• **Task**
For the records below, print the lines from the line with "The International Symposium on Highly" through the line with "importance across a broad spectrum of" exactly as written; include both end lines and exclude the rest.
--- --- ---
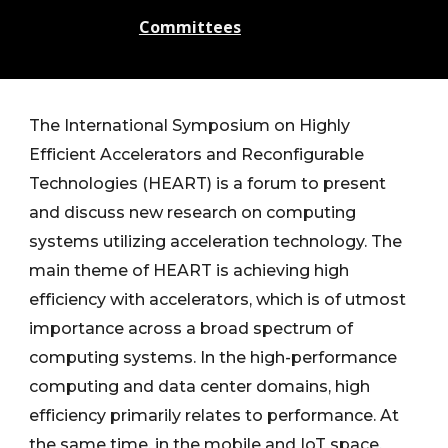
Committees
The International Symposium on Highly
Efficient Accelerators and Reconfigurable
Technologies (HEART) is a forum to present
and discuss new research on computing
systems utilizing acceleration technology. The
main theme of HEART is achieving high
efficiency with accelerators, which is of utmost
importance across a broad spectrum of
computing systems. In the high-performance
computing and data center domains, high
efficiency primarily relates to performance. At
the same time, in the mobile and IoT space,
--- --- ---
• **Solution**
The International Symposium on Highly
Efficient Accelerators and Reconfigurable
Technologies (HEART) is a forum to present
and discuss new research on computing
systems utilizing acceleration technology. The
main theme of HEART is achieving high
efficiency with accelerators, which is of utmost
importance across a broad spectrum of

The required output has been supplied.